Replay-native doctrine

Five principles for replay-safe AI systems.

These principles frame replay as an operating discipline: preserve lineage, make drift inspectable, and keep recovery paths reconstructable as trust posture evolves.

Illustrative doctrine only. This page is not legal advice, regulatory advice, a certification mark, or a standards-body publication.
1

AI systems should be replayable

A replay-native system preserves enough ordered context around prompts, tools, approvals, retries, and handoffs that operators can inspect behavior after the session has passed. Replay does not require exposing every payload; it requires a coherent trail of what the runtime believed, attempted, and changed.

2

Runtime lineage should persist

Lineage connects each action to its predecessor, successor, owner, and review posture. When lineage persists across runtime boundaries, teams can understand how a decision moved through tools and agents instead of rebuilding the chain from disconnected logs.

3

Drift should be inspectable

Drift becomes operationally useful when it can be located, named, and compared against an expected path. Replay-native systems should make changes in authority, policy fit, continuity, and confidence visible before the review becomes forensic reconstruction.

4

Recovery should be reconstructable

Recovery is not only whether a workflow eventually completed. It is whether the checkpoint, attempted fix, authority boundary, and downstream state can be reconstructed by a reviewer who was not present during the incident.

5

Trust should evolve procedurally

Trust posture should change through visible procedures: evidence captured, deltas explained, reviews completed, continuity preserved, and recoveries documented. It should not depend on a single static score or an unverifiable claim that the system is safe.

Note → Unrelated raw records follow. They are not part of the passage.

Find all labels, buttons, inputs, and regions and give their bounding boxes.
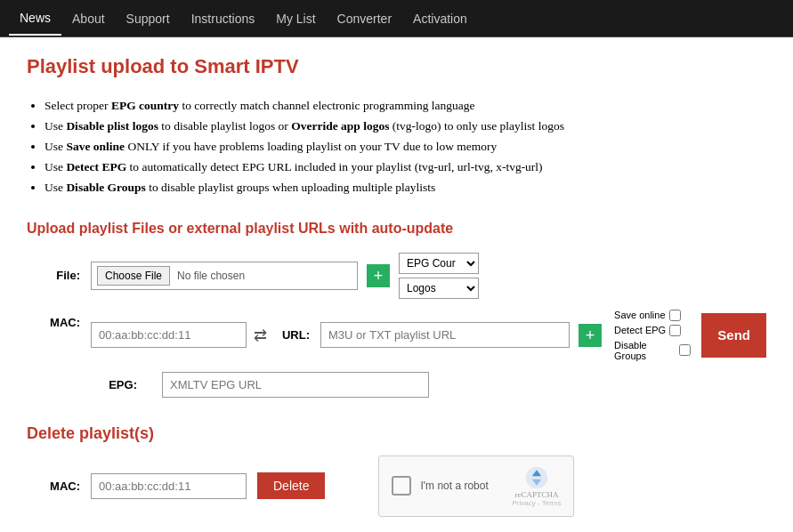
bullet-3: Use Save online ONLY if you have problem… bbox=[45, 137, 766, 157]
save-online-row: Save online bbox=[614, 310, 691, 321]
bullet-2: Use Disable plist logos to disable playl… bbox=[45, 117, 766, 137]
url-label: URL: bbox=[274, 328, 310, 342]
file-input-wrapper: Choose File No file chosen bbox=[91, 262, 358, 290]
epg-label: EPG: bbox=[91, 378, 137, 391]
epg-country-select[interactable]: EPG Cour EPG US EPG UK EPG DE EPG FR bbox=[399, 253, 479, 274]
upload-section-title: Upload playlist Files or external playli… bbox=[27, 221, 766, 237]
nav-instructions[interactable]: Instructions bbox=[181, 3, 266, 35]
bullet-1: Select proper EPG country to correctly m… bbox=[45, 96, 766, 117]
add-url-button[interactable]: + bbox=[579, 324, 602, 347]
delete-section-title: Delete playlist(s) bbox=[27, 424, 766, 443]
nav-mylist[interactable]: My List bbox=[265, 3, 326, 35]
disable-groups-label: Disable Groups bbox=[614, 340, 676, 361]
nav-bar: News About Support Instructions My List … bbox=[0, 0, 793, 37]
mac-url-row: MAC: ⇄ URL: + Save online bbox=[27, 310, 766, 398]
recaptcha-privacy: Privacy - Terms bbox=[513, 499, 562, 507]
bullet-4: Use Detect EPG to automatically detect E… bbox=[45, 157, 766, 178]
file-row: File: Choose File No file chosen + EPG C… bbox=[27, 253, 766, 299]
mac-input[interactable] bbox=[91, 322, 247, 348]
detect-epg-checkbox[interactable] bbox=[669, 325, 681, 336]
upload-section: Upload playlist Files or external playli… bbox=[27, 221, 766, 398]
nav-about[interactable]: About bbox=[61, 3, 116, 35]
nav-support[interactable]: Support bbox=[116, 3, 181, 35]
recaptcha-widget: I'm not a robot reCAPTCHA Privacy - Term… bbox=[378, 455, 574, 517]
recaptcha-logo-icon bbox=[524, 465, 549, 490]
delete-button[interactable]: Delete bbox=[257, 472, 325, 499]
file-label: File: bbox=[27, 269, 80, 282]
nav-converter[interactable]: Converter bbox=[327, 3, 402, 35]
recaptcha-checkbox[interactable] bbox=[392, 476, 411, 496]
save-online-checkbox[interactable] bbox=[669, 310, 681, 321]
epg-input[interactable] bbox=[162, 372, 429, 398]
recaptcha-text: I'm not a robot bbox=[420, 480, 488, 492]
nav-activation[interactable]: Activation bbox=[402, 3, 478, 35]
delete-mac-input[interactable] bbox=[91, 473, 247, 499]
send-button[interactable]: Send bbox=[701, 313, 766, 358]
recaptcha-brand-text: reCAPTCHA bbox=[514, 490, 558, 499]
logos-select[interactable]: Logos No Logos Override bbox=[399, 278, 479, 299]
mac-label: MAC: bbox=[27, 316, 80, 329]
nav-news[interactable]: News bbox=[9, 2, 61, 36]
url-input[interactable] bbox=[320, 322, 570, 348]
info-list: Select proper EPG country to correctly m… bbox=[27, 96, 766, 198]
swap-icon[interactable]: ⇄ bbox=[254, 326, 267, 345]
delete-mac-label: MAC: bbox=[27, 480, 80, 493]
disable-groups-checkbox[interactable] bbox=[679, 344, 691, 356]
page-title: Playlist upload to Smart IPTV bbox=[27, 55, 766, 78]
choose-file-button[interactable]: Choose File bbox=[97, 266, 170, 286]
epg-logos-selects: EPG Cour EPG US EPG UK EPG DE EPG FR Log… bbox=[399, 253, 479, 299]
detect-epg-label: Detect EPG bbox=[614, 325, 666, 335]
no-file-text: No file chosen bbox=[177, 270, 245, 282]
add-file-button[interactable]: + bbox=[367, 264, 390, 287]
disable-groups-row: Disable Groups bbox=[614, 340, 691, 361]
delete-section: Delete playlist(s) MAC: Delete I'm not a… bbox=[27, 424, 766, 517]
delete-mac-row: MAC: Delete I'm not a robot reCAPTCHA Pr… bbox=[27, 455, 766, 517]
bullet-5: Use Disable Groups to disable playlist g… bbox=[45, 178, 766, 198]
detect-epg-row: Detect EPG bbox=[614, 325, 691, 336]
save-online-label: Save online bbox=[614, 310, 666, 320]
recaptcha-logo: reCAPTCHA Privacy - Terms bbox=[513, 465, 562, 507]
option-checkboxes: Save online Detect EPG Disable Groups bbox=[614, 310, 691, 361]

Developer certification posture

Future ecosystem language, not a live certification program.

Recon may use badge language to describe the posture expected of replay-native developer ecosystems. These labels are illustrative and aspirational today; they do not represent a live audit, paid certification, partner endorsement, or compliance program.

replay-ready

The runtime is designed to preserve inspectable replay context around consequential steps.

GhostLog-enabled

The integration can emit receipt-style evidence for lineage, deltas, checkpoints, and review notes.

TrustGraph-compatible

The system can describe relationships among agents, tools, policies, and posture transitions.

continuity-preserving

The workflow carries enough metadata through handoffs and recovery paths for later reconstruction.